Janey Got Her Gun
In glory's shadow lie unspeakable cruelties, meted out by cadets, unpoliced by the administration. "They say all this stuff about honor and discipline," commented one cadet. "But it's not honor. It's boys taking boys and tearing them apart."
This sanctimonious sadism evolved over the years. At first, the Citadel looked back in anger at the South's defeat and ignominious humbling during Reconstruction. And for the next century and a half, smoldering Southern resentment fused with untrammeled adolescent masculinity. What was once a three-month hazing ordeal for freshmen gradually spanned the entire first year. None were spared the relentless torture; "in the end, they all broke." By the early seventies, the culture of cruelty was out of control. Injuries to cadets were "not only common, but expected, especially broken wrists caused by attempts on the part of the freshmen to deflect the swats of upper classmen," wrote one cadet in the school paper. And reformers invariably met defeat. Adm. James Stockdale, brought in to clean the school up in 1979, left in disgust after a year of frustrated reforms, saying the place reminded him of the North Vietnamese POW camp he had endured for eight years. At the Citadel, the inmates ran the asylum, and they nearly ran it into the ground.
By the time Faulkner applied, enrollments had dropped almost as far as morale. Here was a chance for the school to reinvent itself, to enter the twentieth century in its last decade. Instead, the Citadel and its supporters--students, administrators, alumni, Charleston loyalists--used every conceivable subterfuge to insure that Faulkner would not succeed. "Save the Males" appeared on bumper stickers and banners all over the state--as if one woman threatened an entire gender. (Well, Napoleon did apparently comment that "he who is full of courage and sang-froid before an enemy battery sometimes trembles before a skirt.")
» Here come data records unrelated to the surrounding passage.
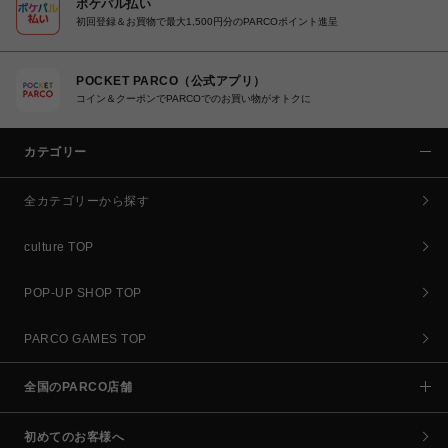
ポケパル払い
初回登録＆お買物で最大1,500円分のPARCOポイント進呈
POCKET PARCO（公式アプリ）
コイン＆クーポンでPARCOでのお買い物がオトクに
カテゴリー
全カテゴリーから探す
culture TOP
POP-UP SHOP TOP
PARCO GAMES TOP
全国のPARCO店舗
初めてのお客様へ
Faulkner's case riveted the nation's attention on this largely forgotten educational throwback to that antebellum fusion of Southern chivalry and viciousness. And, recounting those terrible weeks, Manegold's book reveals for the first time why Faulkner really left. That Faulkner was reviled, scorned and harassed routinely, mocked with obscene T-shirts worn proudly all over the state, is well- known. And the way she was shunned and isolated is testament, albeit a twisted one, that the Citadel system works. "A lone wolf will find it impossible to survive within the Corps," is the way the student handbook puts it. "Your classmates are your only companions.... These classmates are your sole source of support and aid at this time. They will be your friends for life."
Not Shannon Faulkner's friends for life. Frozen out, she had nowhere to turn for the support the school claims is essential for survival. The school wanted her to fail.
Much worse, though, is what actually happened. A few days before she left home for the Citadel, Faulkner was in a grocery store in her hometown when she was grabbed from behind by a man whose face she never saw. "I can't touch you while you're on campus," he said to her. "But I can get to your parents. I know a place where I can watch them burn." On her first day on campus, she heard that voice again, coming from a group of men near the entrance to the barracks. It was at that point that she lost her lunch and spent the rest of the week in the infirmary, unable to hold anything down. It wasn't that she was overweight, out of shape or a girl; Shannon Faulkner suffered from battle stress.
Many observers thought Faulkner a failure who had demanded entry only to discover that she couldn't make the grade. But her persistence over those three years of constant torment and threat, her steadfast resolve and impish sense of humor, suggested more courage than any of the male cadets at the Citadel would ever be called on to show. It was Faulkner--not the Citadel cadets--who had the right stuff, the stuff that makes for the honorable "citizen soldier." She opened the door for other women, who have followed her into the Citadel, seeking its particular brand of physical and mental torture as a way to test their limits and to cement bonds of friendship and love born of mutual--and equal--victimization.
Manegold tells this story deftly, with an effective mix of perverse curiosity and growing disdain and horror. Her journalistic reportage is crisp and clear, but it's mixed with moments when Manegold exults in her freedom from journalistic constraints. Occasionally, she lays on the metaphors thick as molasses, her prose becoming overladen with competing scents, like "mildew and magnolias," and coincidences are accorded a portentous historical significance. And in the book's finale, she relies on a series of anonymous, uncorroborated e-mail messages from a current cadet she identifies only as "V."